■ Try it
Search the data below for the word "Koer" and copy each line that holds it.

■ Extracted information
-- -- --

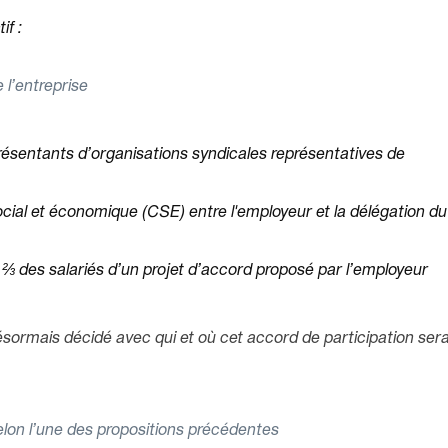
if :
 l’entreprise
présentants d’organisations syndicales représentatives de
cial et économique (CSE) entre l'employeur et la délégation du
es ⅔ des salariés d’un projet d’accord proposé par l’employeur
désormais décidé avec qui et où cet accord de participation ser
elon l’une des propositions précédentes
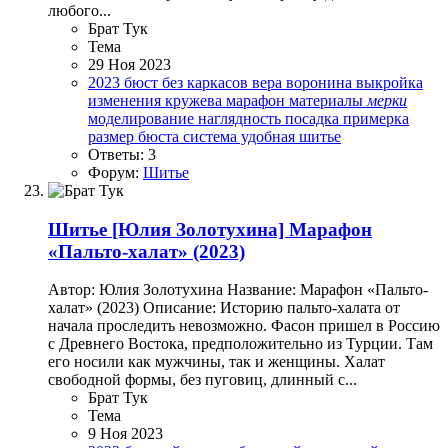
любого...
Брат Тук
Тема
29 Ноя 2023
2023
бюст без каркасов
вера воронина
выкройка
изменения
кружева
марафон
материалы
мерки
моделирование
наглядность
посадка
примерка
размер бюста
система удобная
шитье
Ответы: 3
Форум:
Шитье
Шитье
[Юлия Золотухина] Марафон
«Пальто-халат» (2023)
Автор: Юлия Золотухина Название: Марафон «Пальто-
халат» (2023) Описание: Историю пальто-халата от
начала проследить невозможно. Фасон пришел в Россию
с Древнего Востока, предположительно из Турции. Там
его носили как мужчины, так и женщины. Халат
свободной формы, без пуговиц, длинный с...
Брат Тук
Тема
9 Ноя 2023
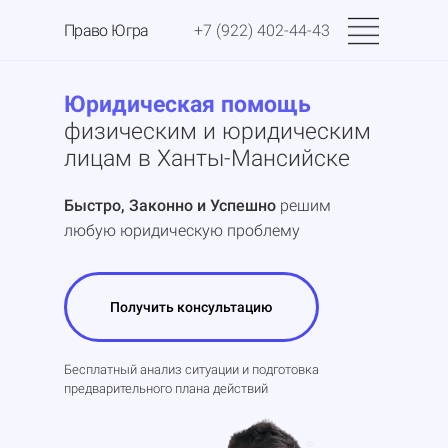
Право Югра
+7 (922) 402-44-43
Юридическая помощь
физическим и юридическим
лицам в Ханты-Мансийске
Быстро, Законно и Успешно
решим
любую юридическую проблему
Получить консультацию
Бесплатный анализ ситуации и подготовка
предварительного плана действий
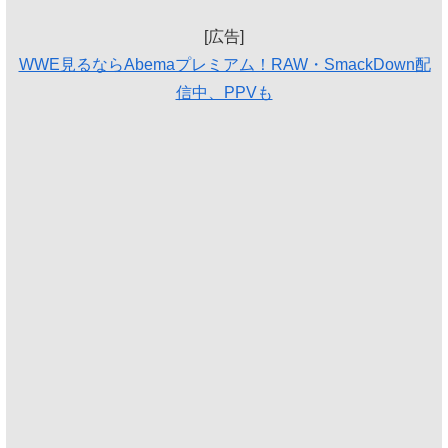
[広告]
WWE見るならAbemaプレミアム！RAW・SmackDown配
信中、PPVも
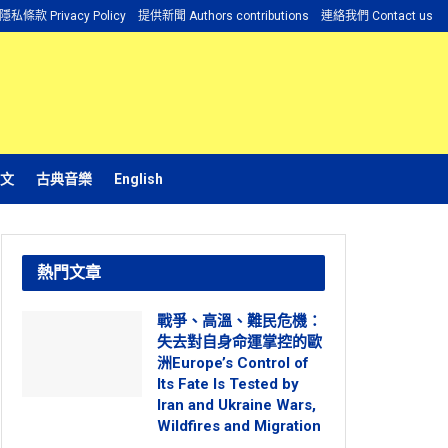
隱私條款 Privacy Policy
提供新聞 Authors contributions
連絡我們 Contact us
文
古典音樂
English
熱門文章
戰爭、高溫、難民危機：
失去對自身命運掌控的歐
洲Europe’s Control of
Its Fate Is Tested by
Iran and Ukraine Wars,
Wildfires and Migration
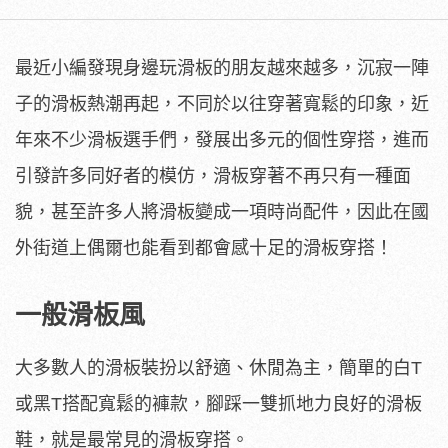
最近小編發現身邊玩滑板的朋友越來越多，沉寂一陣
子的滑板熱潮再起，不同於以往穿著寬鬆的印象，近
年來不少滑板選手們，發展出多元的個性穿搭，進而
引發許多同好者的模仿，滑板穿著不再只有一種面
貌，甚至許多人將滑板變成一項時尚配件，因此在國
外街道上偶爾也能看到都會感十足的滑板穿搭！
一般滑板風
大多數人的滑板裝扮以舒適、休閒為主，簡單的白T
或黑T搭配寬鬆的褲款，腳踩一雙抓地力良好的滑板
鞋，就是最常見的滑板穿搭。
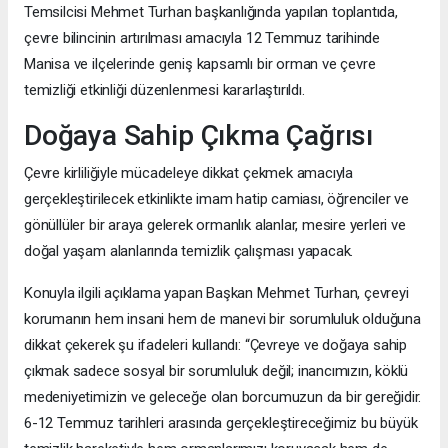
Temsilcisi Mehmet Turhan başkanlığında yapılan toplantıda,
çevre bilincinin artırılması amacıyla 12 Temmuz tarihinde
Manisa ve ilçelerinde geniş kapsamlı bir orman ve çevre
temizliği etkinliği düzenlenmesi kararlaştırıldı.
Doğaya Sahip Çıkma Çağrısı
Çevre kirliliğiyle mücadeleye dikkat çekmek amacıyla
gerçekleştirilecek etkinlikte imam hatip camiası, öğrenciler ve
gönüllüler bir araya gelerek ormanlık alanlar, mesire yerleri ve
doğal yaşam alanlarında temizlik çalışması yapacak.
Konuyla ilgili açıklama yapan Başkan Mehmet Turhan, çevreyi
korumanın hem insani hem de manevi bir sorumluluk olduğuna
dikkat çekerek şu ifadeleri kullandı: “Çevreye ve doğaya sahip
çıkmak sadece sosyal bir sorumluluk değil; inancımızın, köklü
medeniyetimizin ve geleceğe olan borcumuzun da bir gereğidir.
6-12 Temmuz tarihleri arasında gerçekleştireceğimiz bu büyük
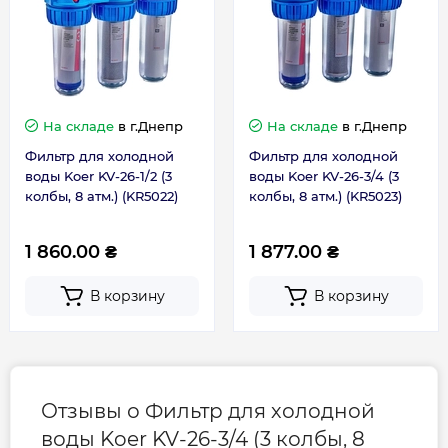
Гарантия
Контакты сервисного
0-800-301-755; +38 (067)
центра
490-06-55
На складе
в г.Днепр
На складе
в г.Днепр
Фильтр для холодной
Фильтр для холодной
воды Koer KV-26-1/2 (3
воды Koer KV-26-3/4 (3
колбы, 8 атм.) (KR5022)
колбы, 8 атм.) (KR5023)
1 860.00 ₴
1 877.00 ₴
В корзину
В корзину
Отзывы о Фильтр для холодной
воды Koer KV-26-3/4 (3 колбы, 8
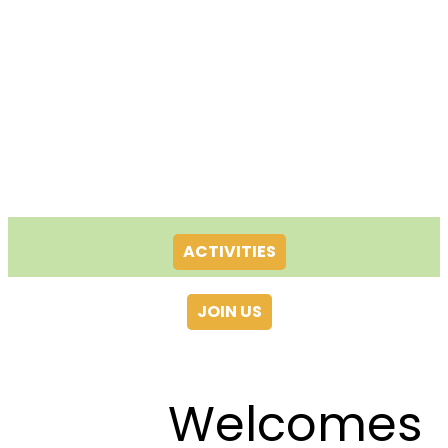
ACTIVITIES
JOIN US
Welcomes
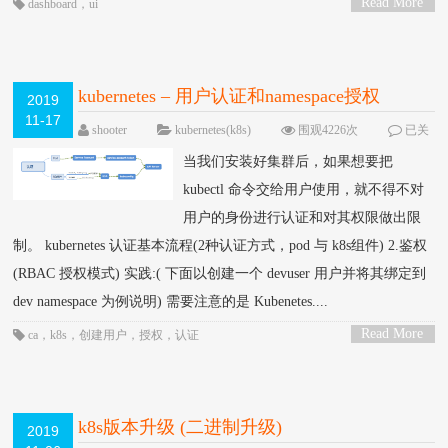
Read More
dashboard
，
ui
>
kubernetes – 用户认证和namespace授权
2019
11-17
shooter
kubernetes(k8s)
围观4226次
已关
闭评论
当我们安装好集群后，如果想要把
kubectl 命令交给用户使用，就不得不对
用户的身份进行认证和对其权限做出限
制。 kubernetes 认证基本流程(2种认证方式，pod 与 k8s组件) 2.鉴权
(RBAC 授权模式) 实践:( 下面以创建一个 devuser 用户并将其绑定到
dev namespace 为例说明) 需要注意的是 Kubenetes....
Read More
ca
，
k8s
，
创建用户
，
授权
，
认证
>
k8s版本升级 (二进制升级)
2019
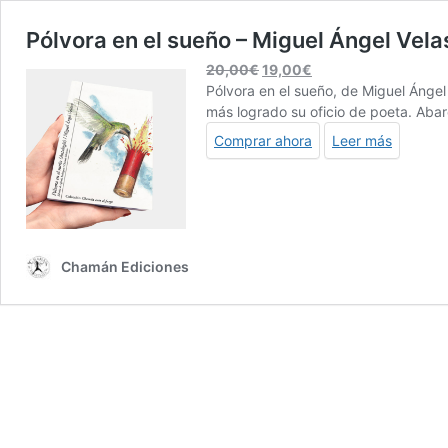
Pólvora en el sueño – Miguel Ángel Vel
El
El
20,00
€
19,00
€
precio
precio
Pólvora en el sueño, de Miguel Ángel 
original
actual
más logrado su oficio de poeta. Abar
era:
es:
Comprar ahora
Leer más
20,00€.
19,00€.
Chamán Ediciones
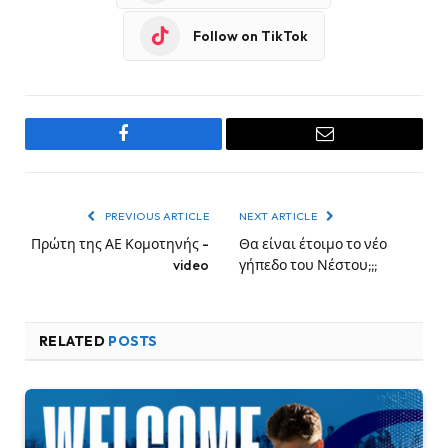
Follow on TikTok
Facebook
Email
PREVIOUS ARTICLE
NEXT ARTICLE
Πρώτη της ΑΕ Κομοτηνής -
Θα είναι έτοιμο το νέο
video
γήπεδο του Νέστου;;;
RELATED
POSTS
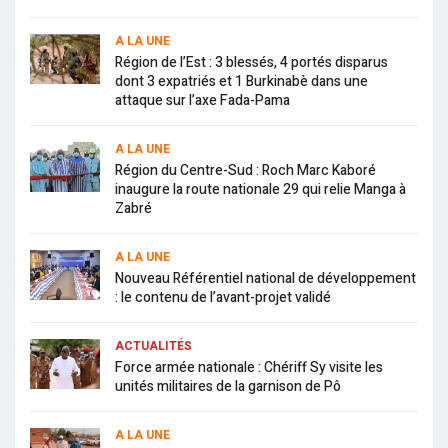
A LA UNE
Région de l’Est : 3 blessés, 4 portés disparus
dont 3 expatriés et 1 Burkinabè dans une
attaque sur l’axe Fada-Pama
A LA UNE
Région du Centre-Sud : Roch Marc Kaboré
inaugure la route nationale 29 qui relie Manga à
Zabré
A LA UNE
Nouveau Référentiel national de développement
: le contenu de l’avant-projet validé
ACTUALITÉS
Force armée nationale : Chériff Sy visite les
unités militaires de la garnison de Pô
A LA UNE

-- -- --

■ Result of this task
воды Koer KV-26-1/2 (3
воды Koer KV-26-3/4 (3
воды Koer KV-26-3/4 (3 колбы, 8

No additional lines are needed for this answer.